3. Roast the vegetables
Place the sliced sweet potato on a large baking sheet and toss with ⅓ of the avocado oil and half of the seasoning mixture.

Spread out evenly and roast for 15 minutes.

Remove the tray, add the broccoli, drizzle with half of the remaining oil, and season with salt and pepper.

Return to the oven.

4. Add the salmon
Remove the baking sheet again and make space for the salmon.

Place the salmon on the sheet pan. Rub with the remaining avocado oil and seasoning mix.

Return the tray to the oven and roast for 12–14 minutes, until the salmon is cooked through and the vegetables are tender.

5. Assemble the bowls
Divide the salmon, roasted sweet potato, broccoli, and avocado between two bowls or plates.

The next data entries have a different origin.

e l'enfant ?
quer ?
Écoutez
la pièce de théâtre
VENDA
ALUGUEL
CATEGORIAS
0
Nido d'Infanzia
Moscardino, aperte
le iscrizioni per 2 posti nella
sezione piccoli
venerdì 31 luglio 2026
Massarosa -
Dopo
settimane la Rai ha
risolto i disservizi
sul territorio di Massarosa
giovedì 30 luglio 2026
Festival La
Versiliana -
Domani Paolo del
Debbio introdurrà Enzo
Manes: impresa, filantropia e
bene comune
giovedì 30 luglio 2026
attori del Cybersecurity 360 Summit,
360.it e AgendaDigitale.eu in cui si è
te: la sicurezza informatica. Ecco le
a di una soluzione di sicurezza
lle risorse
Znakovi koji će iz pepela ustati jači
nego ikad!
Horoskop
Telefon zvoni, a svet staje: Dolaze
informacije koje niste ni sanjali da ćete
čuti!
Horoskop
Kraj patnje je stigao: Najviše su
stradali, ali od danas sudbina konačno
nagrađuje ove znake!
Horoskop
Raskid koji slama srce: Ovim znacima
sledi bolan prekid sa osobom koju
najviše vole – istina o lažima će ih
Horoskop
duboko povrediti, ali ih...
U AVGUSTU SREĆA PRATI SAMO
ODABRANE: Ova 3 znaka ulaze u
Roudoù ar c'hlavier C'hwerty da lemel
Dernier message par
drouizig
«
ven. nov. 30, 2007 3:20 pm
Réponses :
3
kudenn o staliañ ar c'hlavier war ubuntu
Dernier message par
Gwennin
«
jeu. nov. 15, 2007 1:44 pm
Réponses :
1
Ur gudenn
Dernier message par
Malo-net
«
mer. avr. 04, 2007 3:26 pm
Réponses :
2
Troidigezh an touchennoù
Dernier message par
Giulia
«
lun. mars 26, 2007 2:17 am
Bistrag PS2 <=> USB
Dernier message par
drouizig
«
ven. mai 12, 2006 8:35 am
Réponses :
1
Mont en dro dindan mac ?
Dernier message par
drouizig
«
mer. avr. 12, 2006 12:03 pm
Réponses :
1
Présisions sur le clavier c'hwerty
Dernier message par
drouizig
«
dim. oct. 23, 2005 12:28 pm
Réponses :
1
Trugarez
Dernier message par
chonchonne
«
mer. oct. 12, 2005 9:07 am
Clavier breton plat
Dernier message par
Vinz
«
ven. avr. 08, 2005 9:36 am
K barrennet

Serve with lime wedges and chopped cilantro, if desired.


Notes

Leftovers:
Store in an airtight container in the refrigerator for up to 3 days. Slice the avocado just before serving.

Serving size:
One serving includes approximately:

  • 1 cup sweet potato
  • 1½ cups broccoli
  • 1 salmon fillet
  • ¼ avocado

Why This Meal Supports Blood Sugar Balance

Each plate includes a balance of nutrients that help prevent blood sugar spikes:

  • Protein: salmon
  • Fibre: broccoli, sweet potato and avocado
  • Healthy fats: avocado and avocado oil
  • Complex carbohydrates: sweet potato

    This combination slows digestion and supports steady energy levels after meals.